Szef SLD Leszek Miller zapowiedział we wtorek, że jest "bardzo możliwe" poparcie przez Sojusz projektu nowelizacji ustawy o systemie ubezpieczeń społecznych, która przewiduje podniesienie o 2 punkty procentowe składki rentowej po stronie pracodawców.

Projektem na wtorkowym posiedzeniu zajmuje się rząd. Nowela podnosi część składki rentowej, płaconej przez pracodawcę, z 4,5 do 6,5 proc. płacy brutto. Zmiana ma przynieść ZUS w 2012 r. 6,5 mld zł, a w 2013 roku 10 mld zł. Miller był pytany na konferencji prasowej, czy SLD poprze w Sejmie ten projekt.

"Bardzo możliwe (że poprzemy - PAP), dlatego że wtedy, kiedy obniżano tę składkę w poprzedniej kadencji, Sojusz prezentował bardzo dużo rezerwy, argumentując nie bez racji, jak się potem okazało, że to przyniesie poważny uszczerbek do budżetu" - powiedział Miller.

Jednocześnie zaznaczył, że "być może" należałoby wprowadzić pewne zróżnicowania - np. pracodawcy, którzy tworzą nowe miejsca pracy lub ci, którzy chcieliby zatrudniać młodych absolwentów, mogliby płacić niższą składkę rentową.

Zapowiedź podniesienia składki rentowej po stronie pracodawcy pojawiła się w expose wygłoszonym przez premiera Donalda Tuska w Sejmie 18 listopada. Odpowiedni projekt przygotowało Ministerstwo Pracy i Polityki Społecznej; rząd planuje, że zmiana wejdzie w życie 1 marca 2012 r.

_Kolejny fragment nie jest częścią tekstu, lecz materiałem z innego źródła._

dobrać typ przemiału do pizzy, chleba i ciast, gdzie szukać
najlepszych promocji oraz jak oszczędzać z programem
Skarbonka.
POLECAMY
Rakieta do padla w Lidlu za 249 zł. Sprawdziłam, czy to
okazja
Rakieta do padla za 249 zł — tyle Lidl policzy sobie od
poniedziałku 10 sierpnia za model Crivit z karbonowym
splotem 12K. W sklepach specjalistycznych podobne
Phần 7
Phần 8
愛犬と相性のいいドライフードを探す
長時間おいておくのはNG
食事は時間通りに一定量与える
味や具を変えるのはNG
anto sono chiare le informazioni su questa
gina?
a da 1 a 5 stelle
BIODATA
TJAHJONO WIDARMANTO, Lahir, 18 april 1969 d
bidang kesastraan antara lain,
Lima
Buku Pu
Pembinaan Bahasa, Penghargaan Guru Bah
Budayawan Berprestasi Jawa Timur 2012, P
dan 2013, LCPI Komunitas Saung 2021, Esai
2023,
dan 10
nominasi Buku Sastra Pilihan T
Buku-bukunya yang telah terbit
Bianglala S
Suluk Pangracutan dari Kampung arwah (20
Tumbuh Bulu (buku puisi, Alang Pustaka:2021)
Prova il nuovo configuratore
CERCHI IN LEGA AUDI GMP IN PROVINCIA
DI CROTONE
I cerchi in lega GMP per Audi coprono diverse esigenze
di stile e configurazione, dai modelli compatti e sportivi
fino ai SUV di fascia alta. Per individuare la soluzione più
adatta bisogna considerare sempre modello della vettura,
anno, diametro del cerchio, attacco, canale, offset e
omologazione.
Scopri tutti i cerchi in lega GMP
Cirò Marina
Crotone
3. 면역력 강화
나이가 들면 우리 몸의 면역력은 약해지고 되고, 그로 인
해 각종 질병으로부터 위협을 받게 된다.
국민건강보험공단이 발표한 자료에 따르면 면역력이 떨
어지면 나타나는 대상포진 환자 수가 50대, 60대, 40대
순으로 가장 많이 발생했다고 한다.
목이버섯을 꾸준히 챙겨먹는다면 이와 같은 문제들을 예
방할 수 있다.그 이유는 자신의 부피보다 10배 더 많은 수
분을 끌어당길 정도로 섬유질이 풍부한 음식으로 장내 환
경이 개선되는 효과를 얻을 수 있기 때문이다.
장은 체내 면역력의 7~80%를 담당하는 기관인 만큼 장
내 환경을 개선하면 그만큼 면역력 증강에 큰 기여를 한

W uzasadnieniu projektu napisano, że deficyt funduszu rentowego jest jednym ze źródeł rosnącego zadłużenia państwa, a źródłem tego deficytu jest zmniejszenie w 2007 r. składki na ubezpieczenie rentowe z 13 do 6 proc. Oszacowano, że bez podniesienia wymiaru składki, deficyt funduszu rentowego wyniósłby w 2012 r. 16 mld zł, natomiast jej podniesienie sprowadza go poniżej 10 mld zł. W perspektywie wieloletniej powinno doprowadzić do zbilansowania się wpływów i wydatków funduszu.